Invariant connections and PBW theorem for Lie groupoid pairs

TL;DR

This paper studies the structure of Lie groupoid pairs, introduces an Atiyah class as an obstruction to invariant connections, and explores conditions for linearization and PBW theorems, providing new insights into their geometric and algebraic properties.

Contribution

It develops a theory of invariant connections on Lie groupoid pairs, relates the Atiyah class to linearization conditions, and offers an alternative proof of PBW theorem for Lie algebroid pairs.

Findings

Atiyah class as an obstruction to invariant connections

Linearization criteria for Lie groupoid pairs with vanishing Atiyah class

Interpretation of Molino class as an obstruction to monodromy linearization

Abstract

To a closed wide Lie subgroupoid $\mathbf{A}$ of a Lie groupoid $\mathbf{L}$, i.e. a Lie groupoid pair, we associate an Atiyah class which we interpret as the obstruction to the existence of $\mathbf{L}$-invariant fibrewise affine connections on the homogeneous space $\mathbf{L}/\mathbf{A}$. For Lie groupoid pairs with vanishing Atiyah class, we show that the left $\mathbf{A}$-action on the quotient space $\mathbf{L}/\mathbf{A}$ can be linearized.

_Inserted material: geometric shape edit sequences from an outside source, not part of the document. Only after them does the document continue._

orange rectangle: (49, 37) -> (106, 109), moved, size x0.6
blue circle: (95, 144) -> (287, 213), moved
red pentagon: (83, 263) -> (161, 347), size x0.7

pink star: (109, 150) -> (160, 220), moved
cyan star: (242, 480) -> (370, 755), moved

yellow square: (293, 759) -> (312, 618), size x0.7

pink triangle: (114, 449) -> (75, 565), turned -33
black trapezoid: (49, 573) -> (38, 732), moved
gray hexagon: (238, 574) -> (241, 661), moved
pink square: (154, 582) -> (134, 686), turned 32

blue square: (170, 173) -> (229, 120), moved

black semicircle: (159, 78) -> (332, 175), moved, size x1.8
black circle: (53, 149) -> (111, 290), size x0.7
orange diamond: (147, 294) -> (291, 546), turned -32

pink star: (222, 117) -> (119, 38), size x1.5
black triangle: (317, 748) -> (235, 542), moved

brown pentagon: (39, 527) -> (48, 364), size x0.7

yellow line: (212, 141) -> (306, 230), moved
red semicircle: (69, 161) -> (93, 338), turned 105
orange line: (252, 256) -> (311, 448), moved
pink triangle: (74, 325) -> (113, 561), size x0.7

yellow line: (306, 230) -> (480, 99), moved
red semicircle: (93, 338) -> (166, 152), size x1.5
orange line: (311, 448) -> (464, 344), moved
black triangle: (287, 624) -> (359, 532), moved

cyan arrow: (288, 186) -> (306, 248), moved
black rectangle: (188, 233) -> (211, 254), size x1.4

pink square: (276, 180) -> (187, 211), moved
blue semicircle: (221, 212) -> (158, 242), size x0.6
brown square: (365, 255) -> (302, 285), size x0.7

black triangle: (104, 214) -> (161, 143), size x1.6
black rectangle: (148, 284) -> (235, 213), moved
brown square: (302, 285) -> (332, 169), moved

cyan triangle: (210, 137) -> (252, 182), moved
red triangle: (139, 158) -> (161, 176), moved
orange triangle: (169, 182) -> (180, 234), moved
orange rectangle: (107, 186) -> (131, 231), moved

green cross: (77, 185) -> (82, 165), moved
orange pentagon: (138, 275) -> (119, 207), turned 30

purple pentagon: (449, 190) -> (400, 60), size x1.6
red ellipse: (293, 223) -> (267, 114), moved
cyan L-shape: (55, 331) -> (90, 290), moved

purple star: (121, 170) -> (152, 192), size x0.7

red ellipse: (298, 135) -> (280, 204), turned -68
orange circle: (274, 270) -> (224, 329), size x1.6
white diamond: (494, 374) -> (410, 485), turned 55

In addition to giving an alternative proof of a result of Calaque about the Poincare-Birkhoff-Witt map for Lie algebroid pairs with vanishing Atiyah class, this result specializes to a necessary and sufficient condition for the linearization of dressing actions, and gives a clear interpretation of the Molino class as an obstruction to the simultaneous linearization of all the monodromies. In the course of the paper, a general theory of connections on Lie groupoid equivariant principal bundles is developed.